SYSTEM Cited by 3 sources
Amazon Redshift¶
Amazon Redshift is AWS's managed cloud data warehouse — a columnar, MPP analytics database for petabyte-class OLAP workloads. In the 2010s it was the flagship AWS analytics-engine offering; today it coexists with systems/amazon-athena (serverless SQL over systems/aws-s3) and third-party warehouses like systems/snowflake running on AWS.
Role for this wiki¶
Redshift shows up as one of the compute engines in a compute-storage-separated AWS analytics stack: the storage of record is S3 (concepts/compute-storage-separation), and Redshift is one of several engines that can query it (alongside Athena, Spark on EMR, Hive, AWS Glue, etc).

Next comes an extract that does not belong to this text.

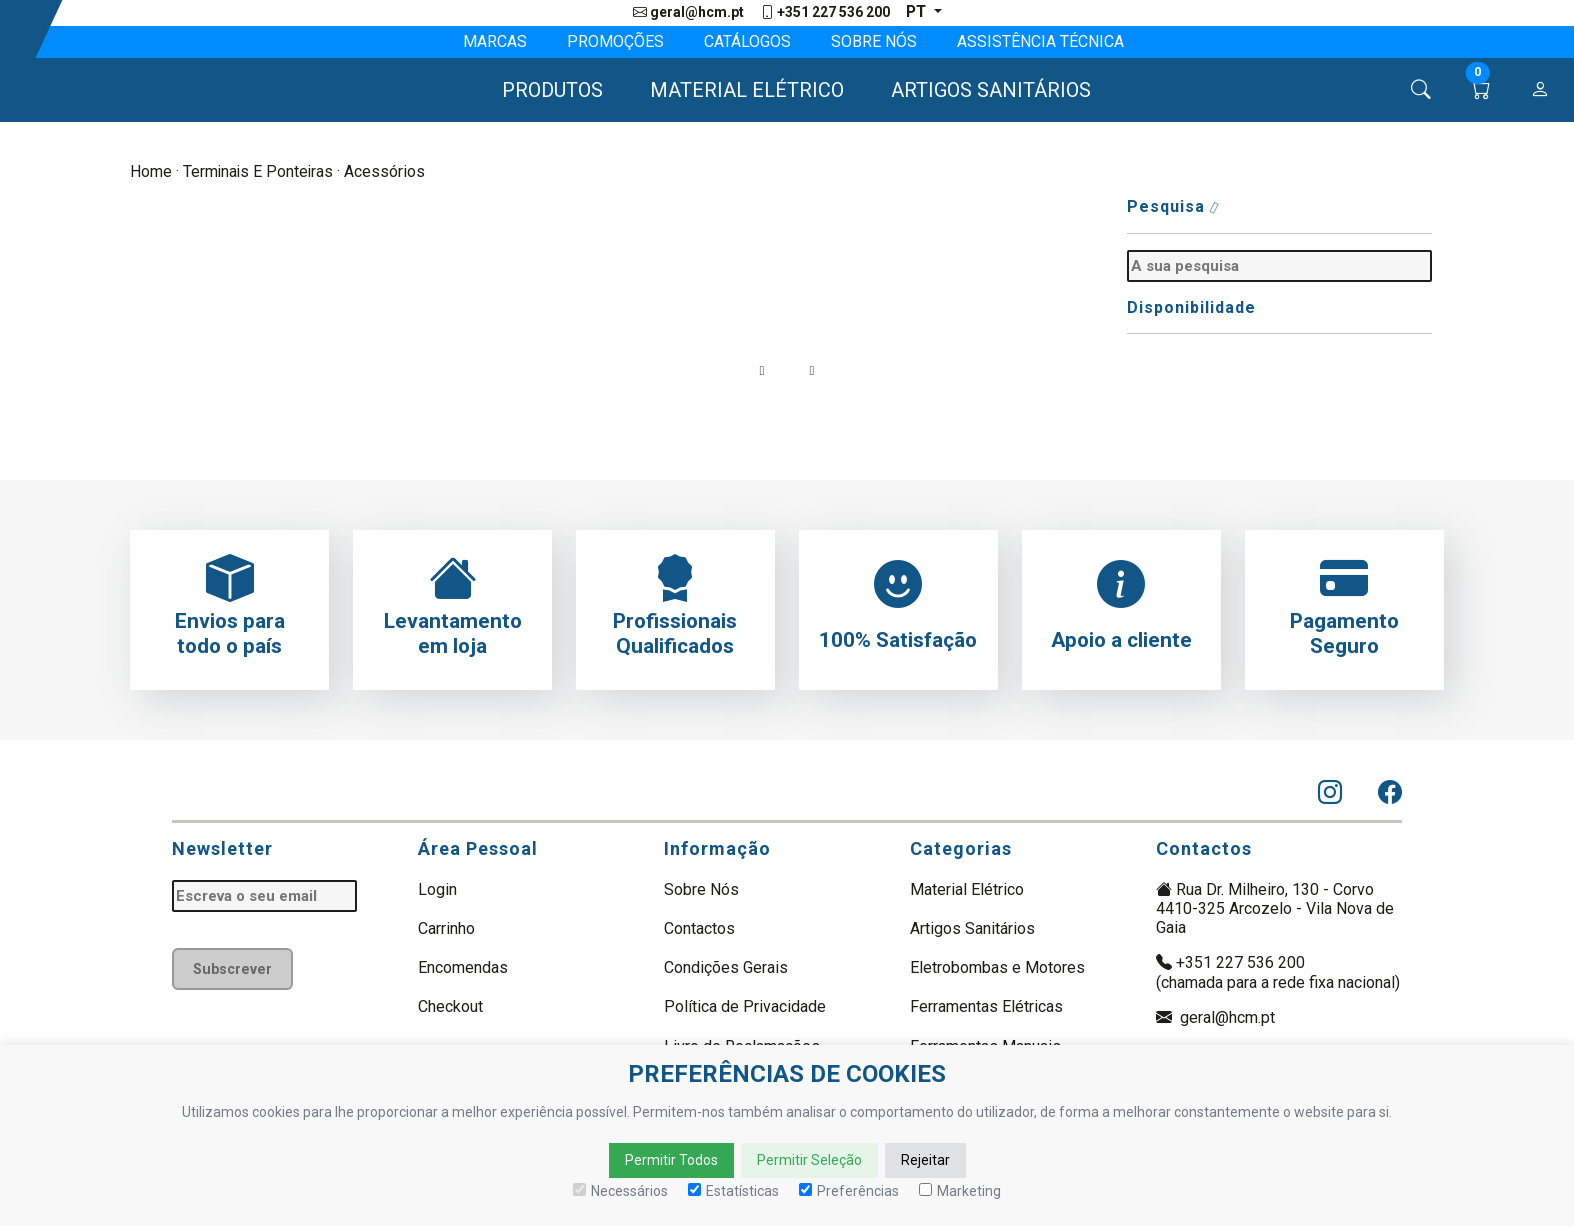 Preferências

In Amazon BDT's Spark → Ray migration, Redshift is one of the compute frameworks the Data Reconciliation Service used to verify that real end-user queries against Spark-compacted and Ray-compacted versions of the same table produced equivalent results (alongside systems/apache-spark and systems/amazon-athena).
Seen in¶
- sources/2024-07-29-aws-amazons-exabyte-scale-migration-from-apache-spark-to-ray-on-ec2 — Redshift as one of the compute frameworks in Amazon's post-Oracle BI stack (alongside Athena / Hive / Glue / Spark / Flink); also one of the three query engines used in BDT's Data Reconciliation Service during the Ray migration (Redshift + Spark + Athena).
- sources/2025-05-27-yelp-revenue-automation-series-testing-an-integration-with-third-party-system — Yelp's production substrate for both Revenue Data Pipeline reporting and monthly integrity-check SQL against the billing-system source of truth (99.99% contract match threshold). Publication path to Redshift via the Redshift Connector has ~10-hour latency, which motivates bypassing Redshift entirely for the daily verification loop (see concepts/redshift-connector-latency).
- sources/2026-02-02-yelp-back-testing-engine-ad-budget-allocation — Redshift as the historical-data source for Yelp's Back-Testing Engine: campaign × date grain rows pulled for the simulation date range. A fourth Redshift altitude on the wiki — back-testing / simulation-input substrate — distinct from the Spark→Ray reconciliation and Yelp revenue-reporting roles.
Related¶
- systems/amazon-athena — serverless SQL over S3.
- systems/aws-s3 — the shared storage substrate.
- systems/snowflake — peer cloud warehouse, also compute-storage-separated.
- concepts/oltp-vs-olap — the workload shape Redshift targets.